(Data to use Opens)

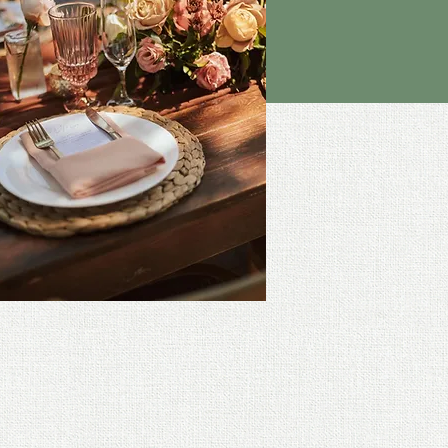
e Photography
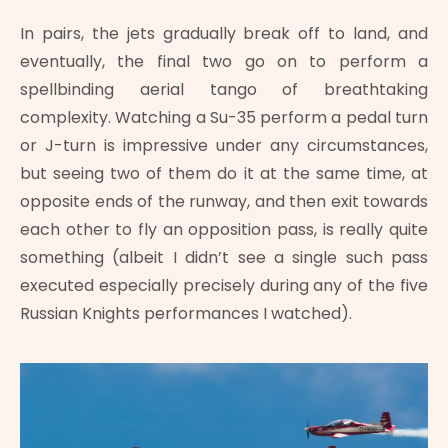
In pairs, the jets gradually break off to land, and
eventually, the final two go on to perform a
spellbinding aerial tango of breathtaking
complexity. Watching a Su-35 perform a pedal turn
or J-turn is impressive under any circumstances,
but seeing two of them do it at the same time, at
opposite ends of the runway, and then exit towards
each other to fly an opposition pass, is really quite
something (albeit I didn’t see a single such pass
executed especially precisely during any of the five
Russian Knights performances I watched).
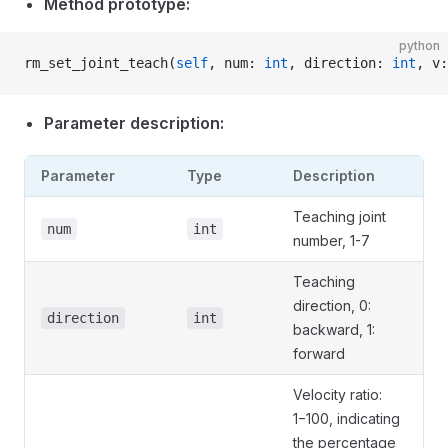
Method prototype:
python
rm_set_joint_teach(
self
, num: 
int
, direction: 
int
, v:
Parameter description:
Parameter
Type
Description
Teaching joint
num
int
number, 1-7
Teaching
direction, 0:
direction
int
backward, 1:
forward
Velocity ratio:
1−100, indicating
the percentage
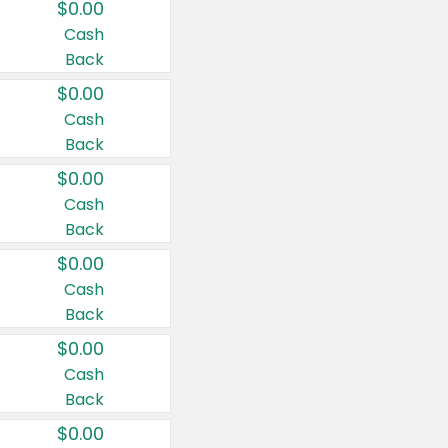
$0.00
Cash
Back
$0.00
Cash
Back
$0.00
Cash
Back
$0.00
Cash
Back
$0.00
Cash
Back
$0.00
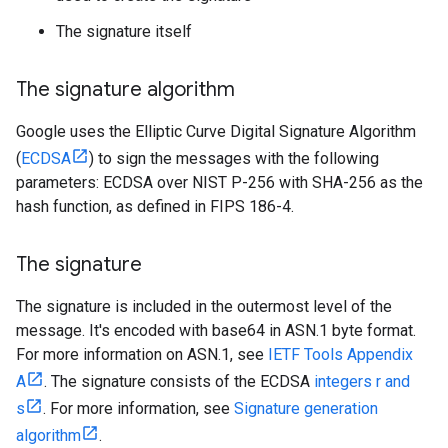
The signature itself
The signature algorithm
Google uses the Elliptic Curve Digital Signature Algorithm
(
ECDSA
) to sign the messages with the following
parameters: ECDSA over NIST P-256 with SHA-256 as the
hash function, as defined in FIPS 186-4.
The signature
The signature is included in the outermost level of the
message. It's encoded with base64 in ASN.1 byte format.
For more information on ASN.1, see
IETF Tools Appendix
A
. The signature consists of the ECDSA
integers r and
s
. For more information, see
Signature generation
algorithm
.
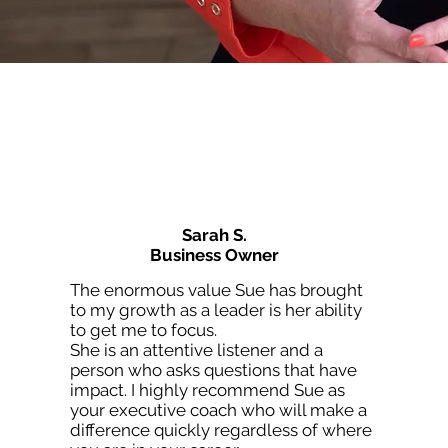
Sarah S.
Business Owner
The enormous value Sue has brought
to my growth as a leader is her ability
to get me to focus.
She is an attentive listener and a
person who asks questions that have
impact. I highly recommend Sue as
your executive coach who will make a
difference quickly regardless of where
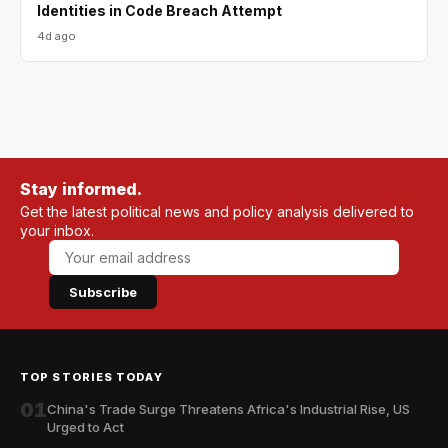
Identities in Code Breach Attempt
4d ago
Stay informed.
Get the latest political news and policy analysis delivered to
your inbox.
Subscribe
TOP STORIES TODAY
01
China's Trade Surge Threatens Africa's Industrial Rise, US
Urged to Act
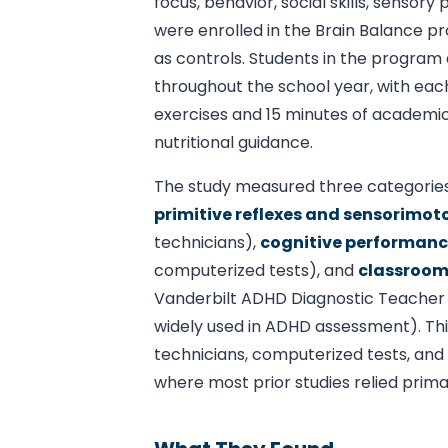
focus, behavior, social skills, senso
were enrolled in the Brain Balance p
as controls. Students in the progra
throughout the school year, with eac
exercises and 15 minutes of academic
nutritional guidance.
The study measured three categorie
primitive reflexes and sensorimotor
technicians),
cognitive performan
computerized tests), and
classroom
Vanderbilt ADHD Diagnostic Teacher R
widely used in ADHD assessment). Th
technicians, computerized tests, and 
where most prior studies relied prim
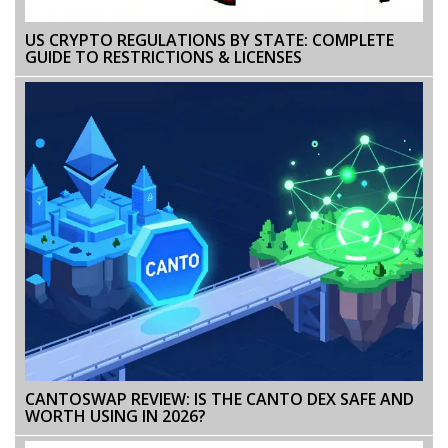
US CRYPTO REGULATIONS BY STATE: COMPLETE
GUIDE TO RESTRICTIONS & LICENSES
CANTOSWAP REVIEW: IS THE CANTO DEX SAFE AND
WORTH USING IN 2026?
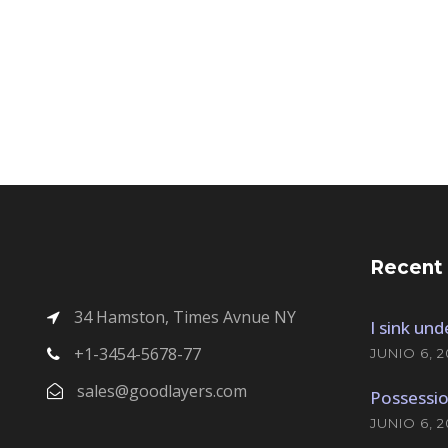
Recent
34 Hamston, Times Avnue NY
I sink un
+1-3454-5678-77
JUNIO 6, 2
sales@goodlayers.com
Possessio
JUNIO 6, 2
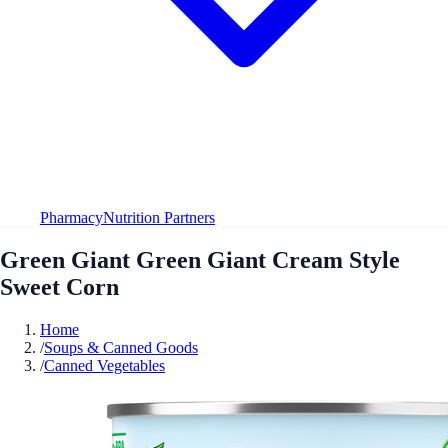
Pharmacy
Nutrition Partners
Green Giant Green Giant Cream Style
Sweet Corn
Home
/
Soups & Canned Goods
/
Canned Vegetables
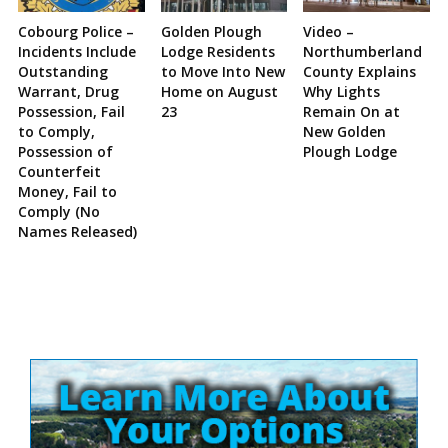
Cobourg Police –
Golden Plough
Video –
Incidents Include
Lodge Residents
Northumberland
Outstanding
to Move Into New
County Explains
Warrant, Drug
Home on August
Why Lights
Possession, Fail
23
Remain On at
to Comply,
New Golden
Possession of
Plough Lodge
Counterfeit
Money, Fail to
Comply (No
Names Released)
Site
Sidebar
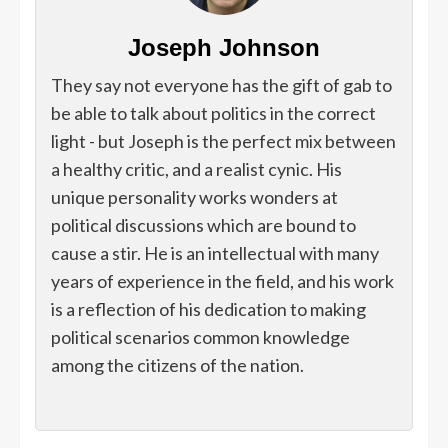
Joseph Johnson
They say not everyone has the gift of gab to
be able to talk about politics in the correct
light - but Joseph is the perfect mix between
a healthy critic, and a realist cynic. His
unique personality works wonders at
political discussions which are bound to
cause a stir. He is an intellectual with many
years of experience in the field, and his work
is a reflection of his dedication to making
political scenarios common knowledge
among the citizens of the nation.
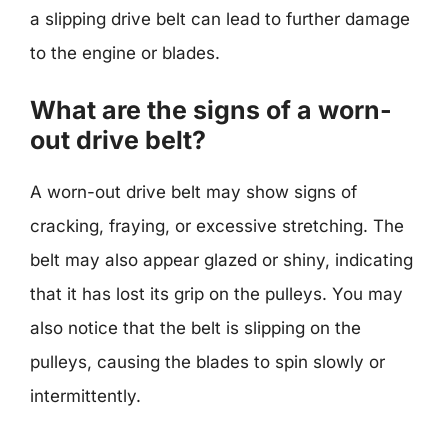
a slipping drive belt can lead to further damage
to the engine or blades.
What are the signs of a worn-
out drive belt?
A worn-out drive belt may show signs of
cracking, fraying, or excessive stretching. The
belt may also appear glazed or shiny, indicating
that it has lost its grip on the pulleys. You may
also notice that the belt is slipping on the
pulleys, causing the blades to spin slowly or
intermittently.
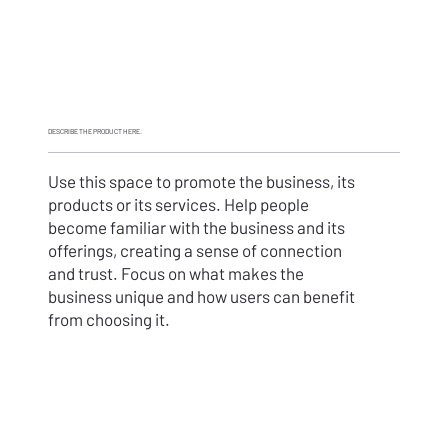
DESCRIBE THE
PRODUCT HERE
.
Use this space to promote the business, its
products or its services. Help people
become familiar with the business and its
offerings, creating a sense of connection
and trust. Focus on what makes the
business unique and how users can benefit
from choosing it.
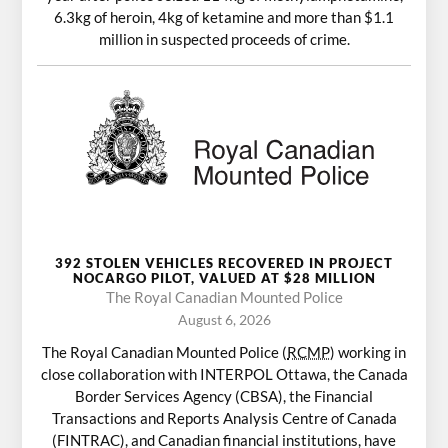
6.3kg of heroin, 4kg of ketamine and more than $1.1
million in suspected proceeds of crime.
392 STOLEN VEHICLES RECOVERED IN PROJECT
NOCARGO PILOT, VALUED AT $28 MILLION
The Royal Canadian Mounted Police
August 6, 2026
The Royal Canadian Mounted Police (
RCMP
) working in
close collaboration with INTERPOL Ottawa, the Canada
Border Services Agency (CBSA), the Financial
Transactions and Reports Analysis Centre of Canada
(FINTRAC), and Canadian financial institutions, have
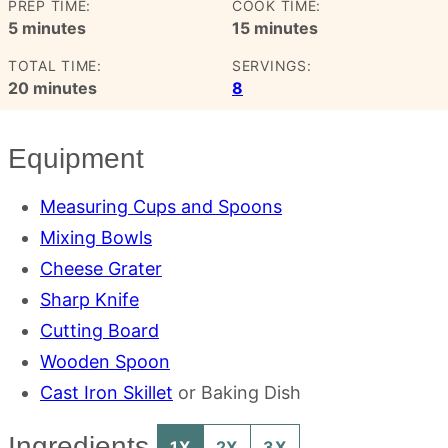
PREP TIME:
COOK TIME:
minutes
minutes
5
minutes
15
minutes
TOTAL TIME:
SERVINGS:
minutes
20
minutes
8
Equipment
Measuring Cups and Spoons
Mixing Bowls
Cheese Grater
Sharp Knife
Cutting Board
Wooden Spoon
Cast Iron Skillet
or Baking Dish
Ingredients
1X
2X
3X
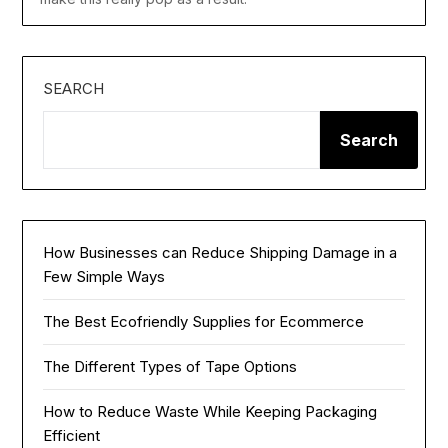
SEARCH
Search
How Businesses can Reduce Shipping Damage in a
Few Simple Ways
The Best Ecofriendly Supplies for Ecommerce
The Different Types of Tape Options
How to Reduce Waste While Keeping Packaging
Efficient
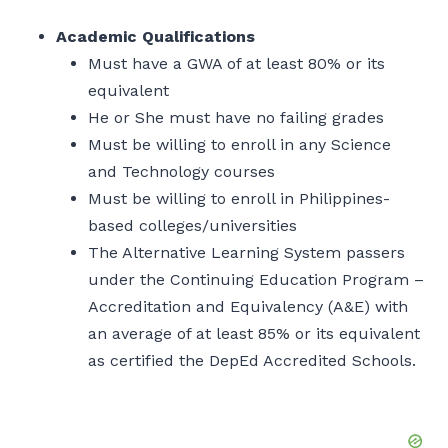
Academic Qualifications
Must have a GWA of at least 80% or its
equivalent
He or She must have no failing grades
Must be willing to enroll in any Science
and Technology courses
Must be willing to enroll in Philippines-
based colleges/universities
The Alternative Learning System passers
under the Continuing Education Program –
Accreditation and Equivalency (A&E) with
an average of at least 85% or its equivalent
as certified the DepEd Accredited Schools.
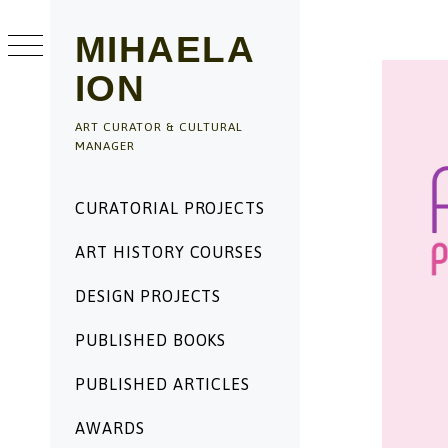
Skip
to
MIHAELA
content
ION
ART CURATOR & CULTURAL
MANAGER
Primary
CURATORIAL PROJECTS
Menu
ART HISTORY COURSES
DESIGN PROJECTS
PUBLISHED BOOKS
PUBLISHED ARTICLES
AWARDS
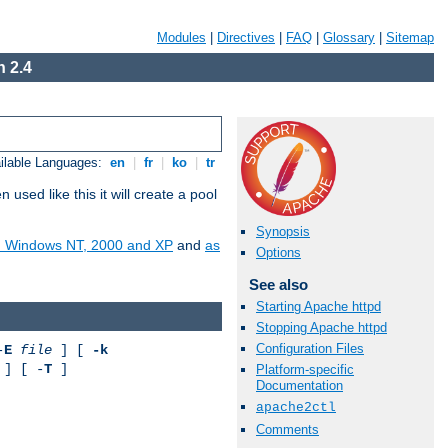
Modules
|
Directives
|
FAQ
|
Glossary
|
Sitemap
 2.4
ilable Languages:
en
|
fr
|
ko
|
tr
ed like this it will create a pool
Synopsis
on Windows NT, 2000 and XP
and
as
Options
See also
Starting Apache httpd
Stopping Apache httpd
Configuration Files
-
E
file
] [
-k
] [ -
T
]
Platform-specific
Documentation
apache2ctl
Comments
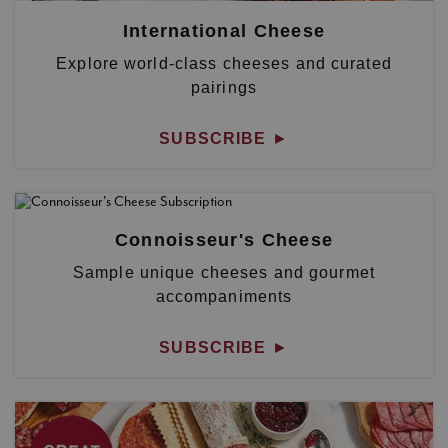
International Cheese
Explore world-class cheeses and curated
pairings
SUBSCRIBE
►
Connoisseur's Cheese
Sample unique cheeses and gourmet
accompaniments
SUBSCRIBE
►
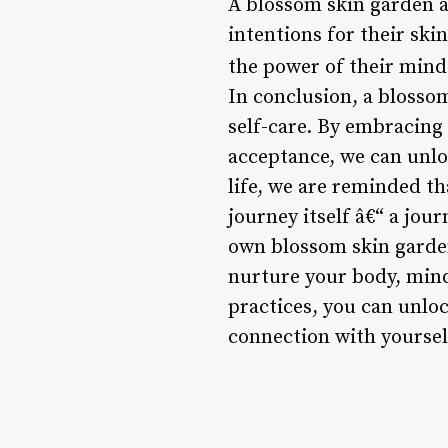
A blossom skin garden al
intentions for their ski
the power of their mind
In conclusion, a blosso
self-care. By embracing 
acceptance, we can unloc
life, we are reminded th
journey itself â€“ a jo
own blossom skin garden
nurture your body, mind
practices, you can unloc
connection with yoursel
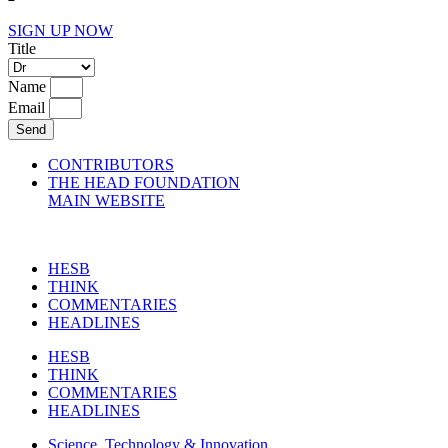
SIGN UP NOW
Title
Name
Email
Send
CONTRIBUTORS
THE HEAD FOUNDATION
MAIN WEBSITE
HESB
THINK
COMMENTARIES
HEADLINES
HESB
THINK
COMMENTARIES
HEADLINES
Science, Technology & Innovation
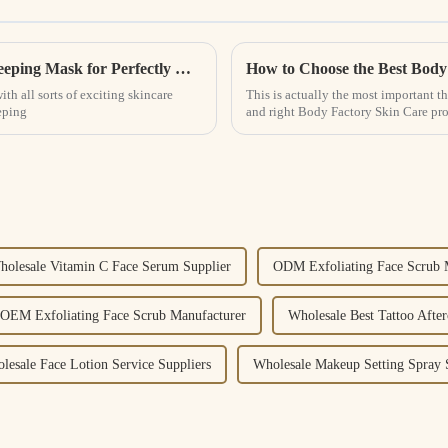
Ultimate Guide to Choosing the Best Lip Sleeping Mask for Perfectly Hydrated Lips
th all sorts of exciting skincare
This is actually the most important th
eping
and right Body Factory Skin Care pro
holesale Vitamin C Face Serum Supplier
ODM Exfoliating Face Scrub 
OEM Exfoliating Face Scrub Manufacturer
Wholesale Best Tattoo After
lesale Face Lotion Service Suppliers
Wholesale Makeup Setting Spray 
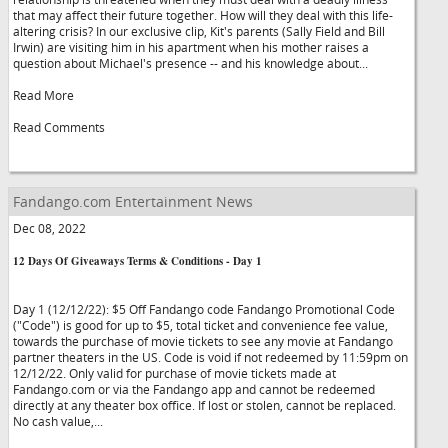
that may affect their future together. How will they deal with this life-
altering crisis? In our exclusive clip, Kit's parents (Sally Field and Bill
Irwin) are visiting him in his apartment when his mother raises a
question about Michael's presence -- and his knowledge about...
Read More
Read Comments
Fandango.com Entertainment News
Dec 08, 2022
12 Days Of Giveaways Terms & Conditions - Day 1
Day 1 (12/12/22): $5 Off Fandango code Fandango Promotional Code
("Code") is good for up to $5, total ticket and convenience fee value,
towards the purchase of movie tickets to see any movie at Fandango
partner theaters in the US. Code is void if not redeemed by 11:59pm on
12/12/22. Only valid for purchase of movie tickets made at
Fandango.com or via the Fandango app and cannot be redeemed
directly at any theater box office. If lost or stolen, cannot be replaced.
No cash value,...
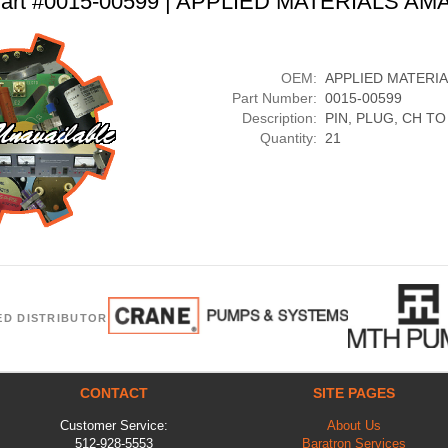
art #0015-00599 | APPLIED MATERIALS AM
OEM:
APPLIED MATERI
Part Number:
0015-00599
Description:
PIN, PLUG, CH TO
Quantity:
21
ED DISTRIBUTOR
CONTACT
SITE PAGES
Customer Service:
About Us
512-928-5553
Baratron Services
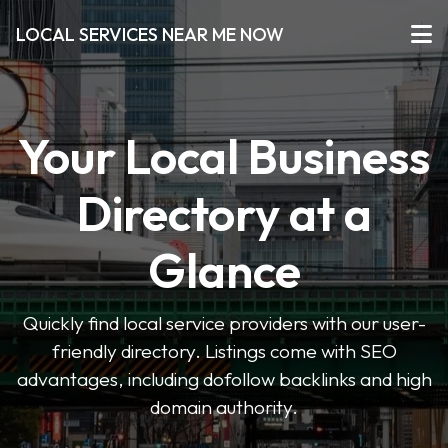
LOCAL SERVICES NEAR ME NOW
Your Local Business
Directory at a
Glance
Quickly find local service providers with our user-
friendly directory. Listings come with SEO
advantages, including dofollow backlinks and high
domain authority.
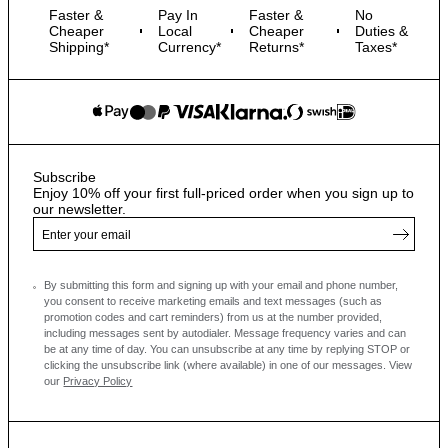
Faster &
Pay In
Faster &
No
Cheaper
Local
Cheaper
Duties &
Shipping*
Currency*
Returns*
Taxes*
Subscribe
Enjoy 10% off your first full-priced order when you sign up to
our newsletter.
By submitting this form and signing up with your email and phone number,
you consent to receive marketing emails and text messages
(such as
promotion codes and cart reminders) from us at the number provided,
including messages sent by autodialer. Message frequency varies and can
be at any time of day. You can unsubscribe at any time by replying STOP or
clicking the unsubscribe link (where available) in one of our messages.
View
our
Privacy Policy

(Data to use Closes)

### Assignment
Starting at the first line of the data, set down each line exactly until you have copied the line with "or J-turn is", but leave the pictures out.

### Reply to the task
e Photography
In pairs, the jets gradually break off to land, and
eventually, the final two go on to perform a
spellbinding aerial tango of breathtaking
complexity. Watching a Su-35 perform a pedal turn
or J-turn is impressive under any circumstances,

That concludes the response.